> Work order
From the first line of the entries through the line containing "Spectacular beauty", output everything exactly except the pictures.

> Records shown
+--

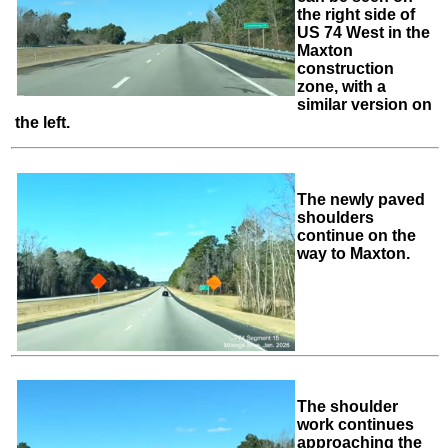
the right side of
US 74 West in the
Maxton
construction
zone, with a
similar version on
the left.
The newly paved
shoulders
continue on the
way to Maxton.
The shoulder
work continues
approaching the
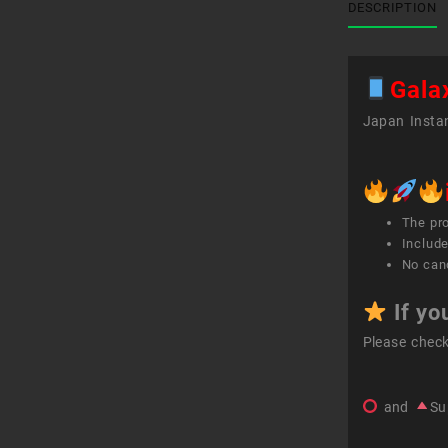
DESCRIPTION
Gala
Japan Instan
The pr
Include
No canc
If yo
Please chec
and
Su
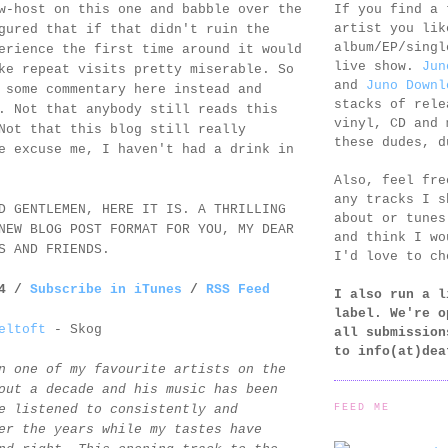
If you find a 
w-host on this one and babble over the
artist you lik
gured that if that didn't ruin the
album/EP/singl
erience the first time around it would
live show.
Jun
ke repeat visits pretty miserable. So
and
Juno Downl
 some commentary here instead and
stacks of rele
. Not that anybody still reads this
vinyl, CD and 
Not that this blog still really
these dudes, d
e excuse me, I haven't had a drink in
Also, feel fr
any tracks I s
D GENTLEMEN, HERE IT IS. A THRILLING
about or tunes
NEW BLOG POST FORMAT FOR YOU, MY DEAR
and think I wo
S AND FRIENDS.
I'd love to ch
14 /
Subscribe in iTunes
/
RSS Feed
I also run a l
label. We're o
eltoft
- Skog
all submission
to
info(at)dea
n one of my favourite artists on the
out a decade and his music has been
FEED ME
e listened to consistently and
er the years while my tastes have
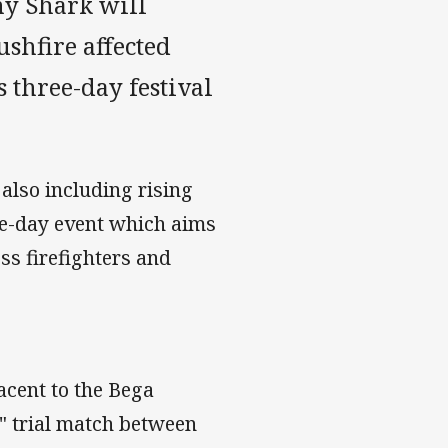
y Shark will
ushfire affected
s three-day festival
also including rising
ee-day event which aims
ess firefighters and
acent to the Bega
t" trial match between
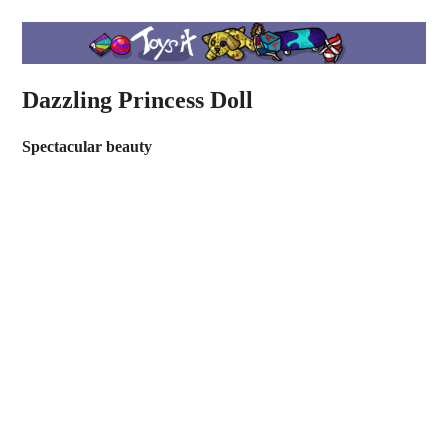
Dazzling Princess Doll
Spectacular beauty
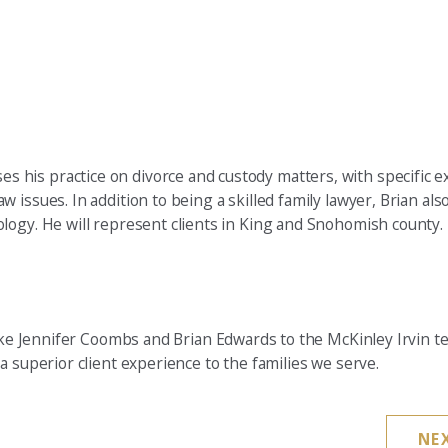
es his practice on divorce and custody matters, with specific e
law issues. In addition to being a skilled family lawyer, Brian als
hology. He will represent clients in King and Snohomish county.
 like Jennifer Coombs and Brian Edwards to the McKinley Irvin 
a superior client experience to the families we serve.
NE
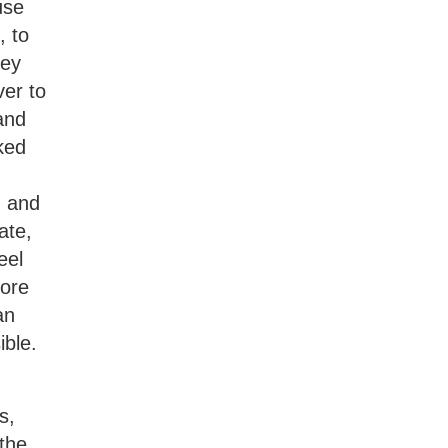
use
, to
hey
ver to
 and
ked
g and
ate,
eel
fore
an
ible.
s,
 the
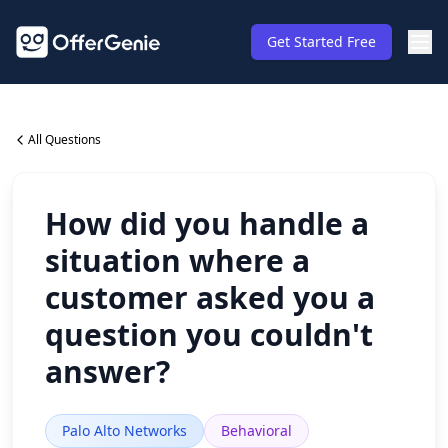
Get Started Free
All Questions
How did you handle a
situation where a
customer asked you a
question you couldn't
answer?
Palo Alto Networks
Behavioral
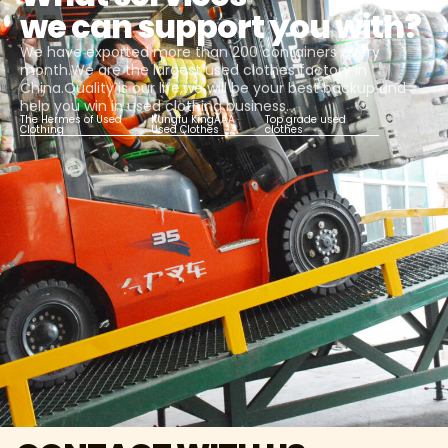
we can support you with?
We have exported more than 200 containers every
month.We are the largest used clothes factory in
China.Quality is our life,we will be your best backup and
help you win in used clothing business.
The Hermes of Used
Kungfu KingAAA
Top grade used
Clothing
Used Clothes
clothes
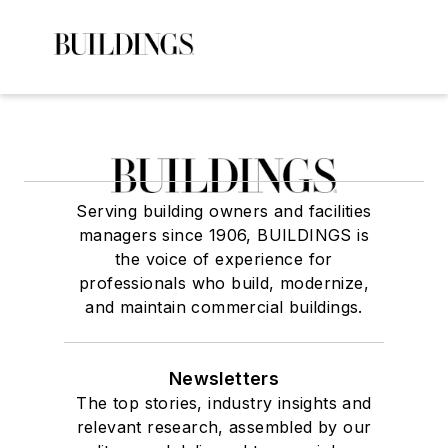
Serving building owners and facilities
managers since 1906, BUILDINGS is
the voice of experience for
professionals who build, modernize,
and maintain commercial buildings.
Newsletters
The top stories, industry insights and
relevant research, assembled by our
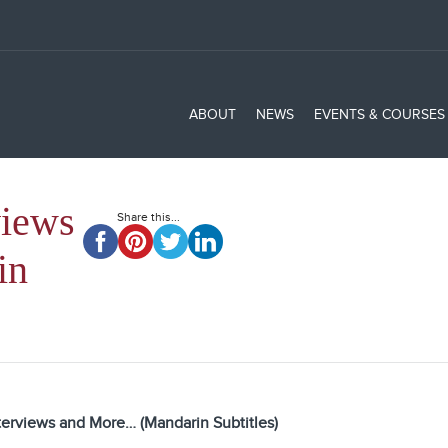
ABOUT
NEWS
EVENTS & COURSES
views
Share this...
in
terviews and More… (Mandarin Subtitles)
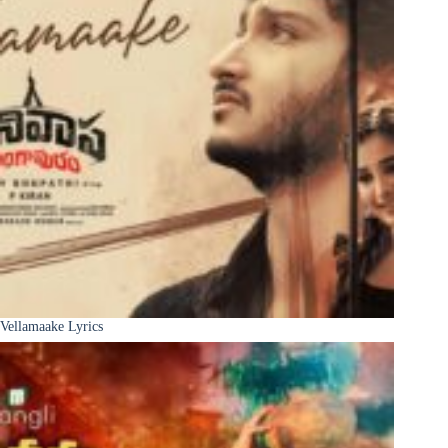
Vellamaake Lyrics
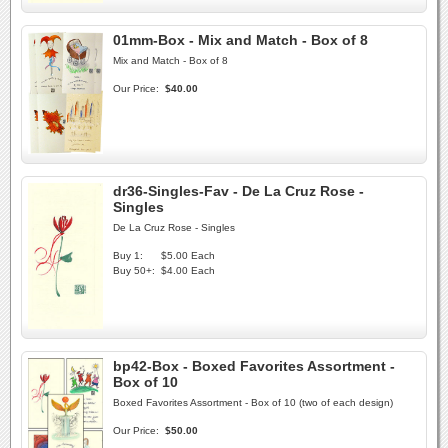
01mm-Box - Mix and Match - Box of 8
Mix and Match - Box of 8
Our Price:
$40.00
dr36-Singles-Fav - De La Cruz Rose -
Singles
De La Cruz Rose - Singles
Buy 1:
$5.00 Each
Buy 50+:
$4.00 Each
bp42-Box - Boxed Favorites Assortment -
Box of 10
Boxed Favorites Assortment - Box of 10 (two of each design)
Our Price:
$50.00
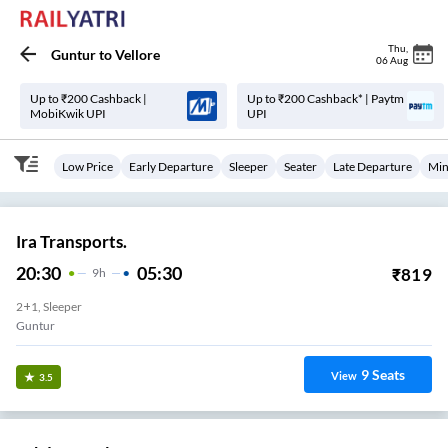
Thu
,
Guntur
to
Vellore
06 Aug
Up to ₹200 Cashback |
Up to ₹200 Cashback* | Paytm
MobiKwik UPI
UPI
Low Price
Early Departure
Sleeper
Seater
Late Departure
Min
Ira Transports.
20:30
05:30
₹
819
9
H
2+1, Sleeper
Guntur
9
Seats
View
3.5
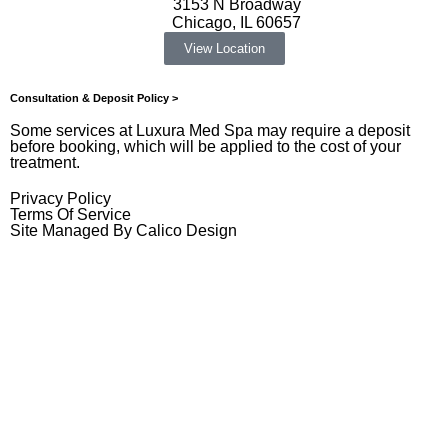
3153 N Broadway
Chicago, IL 60657
View Location
Consultation & Deposit Policy >
Some services at Luxura Med Spa may require a deposit
before booking, which will be applied to the cost of your
treatment.
Privacy Policy
Terms Of Service
Site Managed By Calico Design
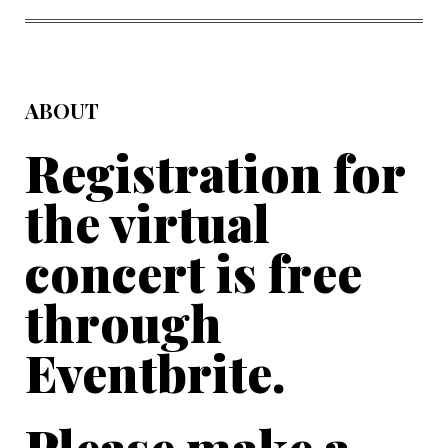
FACEBOOK
TWITTER
PINTEREST
EMAIL
ABOUT
Registration for
the virtual
concert is free
through
Eventbrite.
Please make a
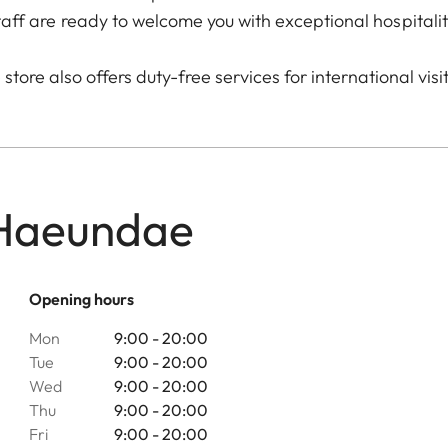
taff are ready to welcome you with exceptional hospitalit
store also offers duty-free services for international visi
 Haeundae
Opening hours
Mon
9:00 - 20:00
Tue
9:00 - 20:00
Wed
9:00 - 20:00
Thu
9:00 - 20:00
Fri
9:00 - 20:00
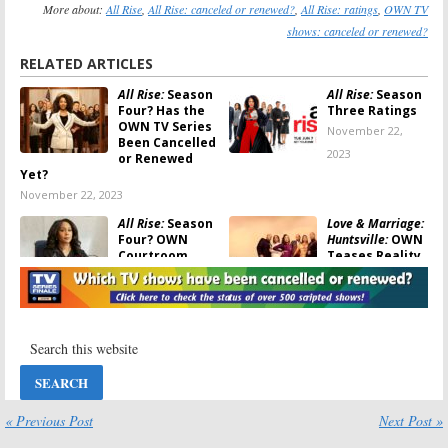
More about:
All Rise
,
All Rise: canceled or renewed?
,
All Rise: ratings
,
OWN TV
shows: canceled or renewed?
RELATED ARTICLES
All Rise:
Season
All Rise:
Season
Four? Has the
Three Ratings
OWN TV Series
November 22,
Been Cancelled
2023
or Renewed
Yet?
November 22, 2023
All Rise:
Season
Love & Marriage:
Four? OWN
Huntsville:
OWN
Courtroom
Teases Reality
Drama Series
Series’ Return
May Be
September 5, 2022
Cancelled Again
March 16, 2023
Delilah:
Season
All Rise:
Season
One Viewer
Two Ratings
Votes
September 30,
May 23, 2022
2021
« Previous Post
Next Post »
All Rise:
Season
All Rise:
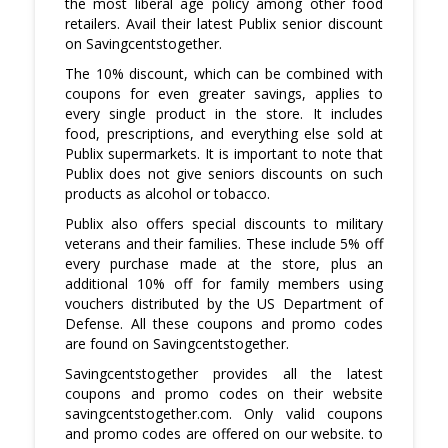
the most liberal age policy among other food
discounts that you can avail of at Publix.
retailers. Avail their latest Publix senior discount
on Savingcentstogether.
The 10% discount, which can be combined with
coupons for even greater savings, applies to
every single product in the store. It includes
food, prescriptions, and everything else sold at
Publix supermarkets. It is important to note that
Publix does not give seniors discounts on such
products as alcohol or tobacco.
Publix also offers special discounts to military
veterans and their families. These include 5% off
every purchase made at the store, plus an
additional 10% off for family members using
vouchers distributed by the US Department of
Defense. All these coupons and promo codes
are found on Savingcentstogether.
Savingcentstogether provides all the latest
coupons and promo codes on their website
savingcentstogether.com. Only valid coupons
and promo codes are offered on our website. to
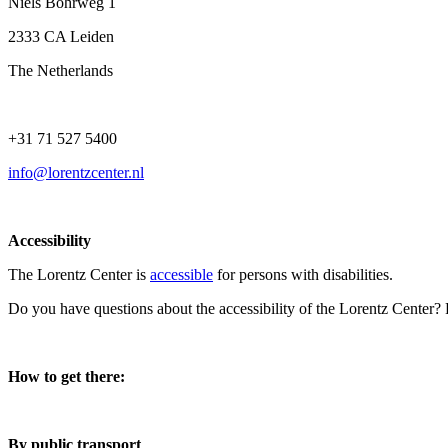
Niels Bohrweg 1
2333 CA Leiden
The Netherlands
+31 71 527 5400
info@lorentzcenter.nl
Accessibility
The Lorentz Center is
accessible
for persons with disabilities.
Do you have questions about the accessibility of the Lorentz Center?
How to get there:
By public transport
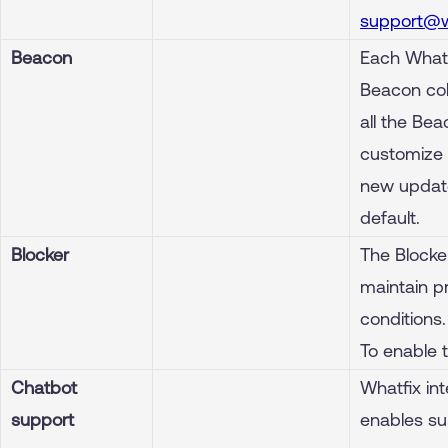
support@w
Beacon
Each Whatf
Beacon colo
all the Bea
customize 
new update
default.
Blocker
The Blocker
maintain p
conditions.
To enable 
Chatbot
Whatfix int
support
enables su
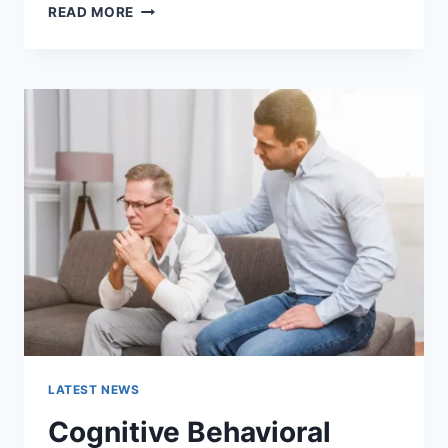
WARMUP
READ MORE
CACHE
REQUEST:
THE
COMPLETE
GUIDE
TO
FASTER
WEBSITE
PERFORMANCE
IN
2026
LATEST NEWS
Cognitive Behavioral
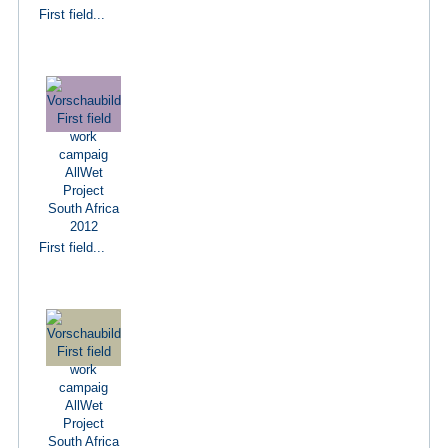
First field...
First field...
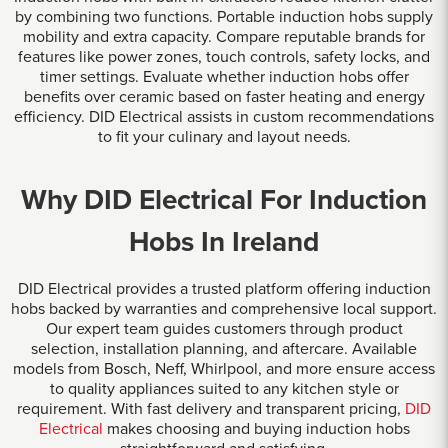
by combining two functions. Portable induction hobs supply
mobility and extra capacity. Compare reputable brands for
features like power zones, touch controls, safety locks, and
timer settings. Evaluate whether induction hobs offer
benefits over ceramic based on faster heating and energy
efficiency. DID Electrical assists in custom recommendations
to fit your culinary and layout needs.
Why DID Electrical For Induction
Hobs In Ireland
DID Electrical provides a trusted platform offering induction
hobs backed by warranties and comprehensive local support.
Our expert team guides customers through product
selection, installation planning, and aftercare. Available
models from Bosch, Neff, Whirlpool, and more ensure access
to quality appliances suited to any kitchen style or
requirement. With fast delivery and transparent pricing,
DID
Electrical
makes choosing and buying induction hobs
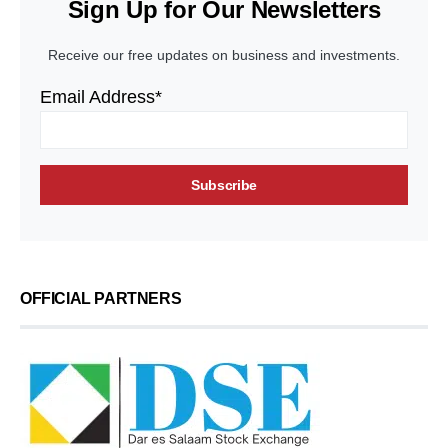
Sign Up for Our Newsletters
Receive our free updates on business and investments.
Email Address*
OFFICIAL PARTNERS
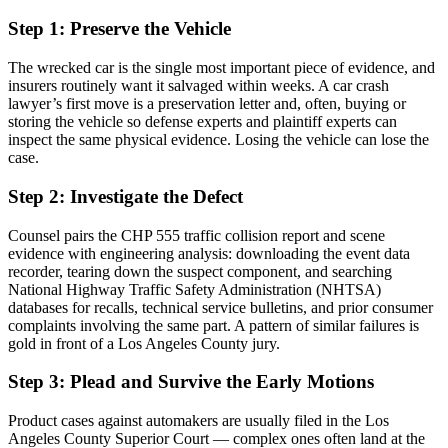
Step 1: Preserve the Vehicle
The wrecked car is the single most important piece of evidence, and
insurers routinely want it salvaged within weeks. A car crash
lawyer’s first move is a preservation letter and, often, buying or
storing the vehicle so defense experts and plaintiff experts can
inspect the same physical evidence. Losing the vehicle can lose the
case.
Step 2: Investigate the Defect
Counsel pairs the CHP 555 traffic collision report and scene
evidence with engineering analysis: downloading the event data
recorder, tearing down the suspect component, and searching
National Highway Traffic Safety Administration (NHTSA)
databases for recalls, technical service bulletins, and prior consumer
complaints involving the same part. A pattern of similar failures is
gold in front of a Los Angeles County jury.
Step 3: Plead and Survive the Early Motions
Product cases against automakers are usually filed in the Los
Angeles County Superior Court — complex ones often land at the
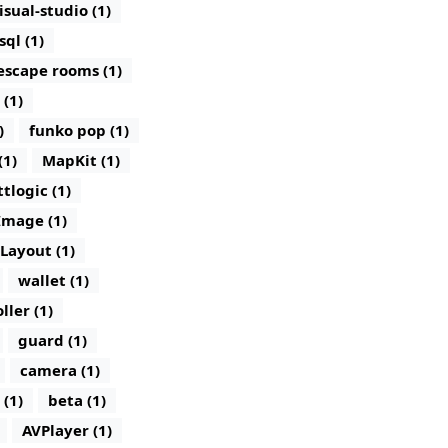
isual-studio (1)
sql (1)
escape rooms (1)
 (1)
)
funko pop (1)
(1)
MapKit (1)
ttlogic (1)
Image (1)
lLayout (1)
wallet (1)
ller (1)
guard (1)
camera (1)
 (1)
beta (1)
AVPlayer (1)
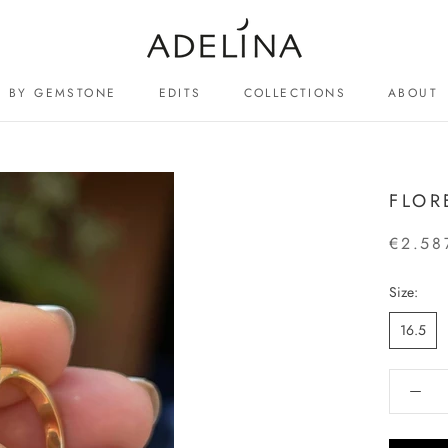
BY GEMSTONE
EDITS
COLLECTIONS
ABOUT
ABOUT
FLOR
€2.58
Size:
16.5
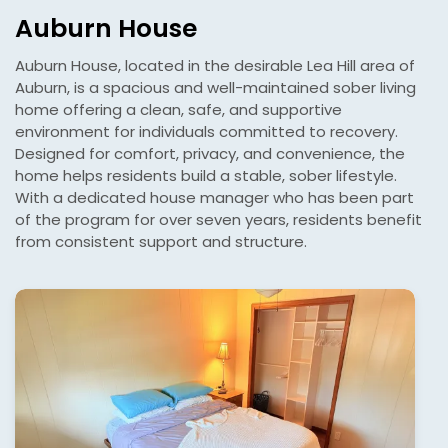
Auburn House
Auburn House, located in the desirable Lea Hill area of
Auburn, is a spacious and well-maintained sober living
home offering a clean, safe, and supportive
environment for individuals committed to recovery.
Designed for comfort, privacy, and convenience, the
home helps residents build a stable, sober lifestyle.
With a dedicated house manager who has been part
of the program for over seven years, residents benefit
from consistent support and structure.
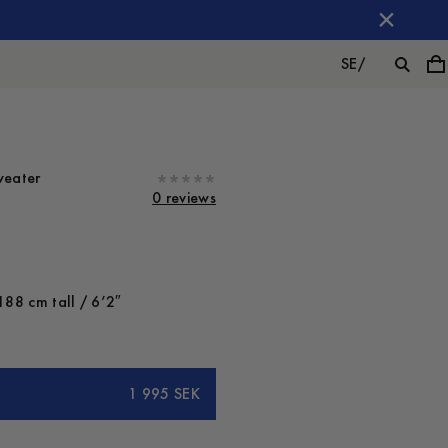
SE
/
weater
0 reviews
188 cm tall / 6’2″
1 995 SEK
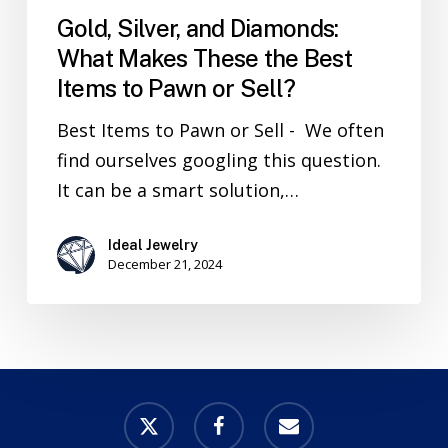
Gold, Silver, and Diamonds:
What Makes These the Best
Items to Pawn or Sell?
Best Items to Pawn or Sell - We often
find ourselves googling this question.
It can be a smart solution,…
Ideal Jewelry
December 21, 2024
x-
facebook
email
twitter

+--

> Solution to this problem
the right side of
US 74 West in the
Maxton
construction
zone, with a
similar version on
the left.
The newly paved
shoulders
continue on the
way to Maxton.
The shoulder
work continues
approaching the
DESCRIPTION
Gala
Japan Instan
The pr
Include
No canc
If yo
Please chec
and
Su
If you find a 
w-host on this one and babble over the
artist you lik
gured that if that didn't ruin the
album/EP/singl
erience the first time around it would
live show.
Jun
ke repeat visits pretty miserable. So
and
Juno Downl
 some commentary here instead and
stacks of rele
. Not that anybody still reads this
vinyl, CD and 
Not that this blog still really
these dudes, d
e excuse me, I haven't had a drink in
Also, feel fr
any tracks I s
D GENTLEMEN, HERE IT IS. A THRILLING
about or tunes
NEW BLOG POST FORMAT FOR YOU, MY DEAR
and think I wo
S AND FRIENDS.
I'd love to ch
14 /
Subscribe in iTunes
/
RSS Feed
I also run a l
label. We're o
eltoft
- Skog
all submission
to
info(at)dea
n one of my favourite artists on the
out a decade and his music has been
FEED ME
e listened to consistently and
er the years while my tastes have
y Shark will
ushfire affected
s three-day festival
also including rising
ee-day event which aims
ess firefighters and
acent to the Bega
t" trial match between
Dazzling Princess Doll
Spectacular beauty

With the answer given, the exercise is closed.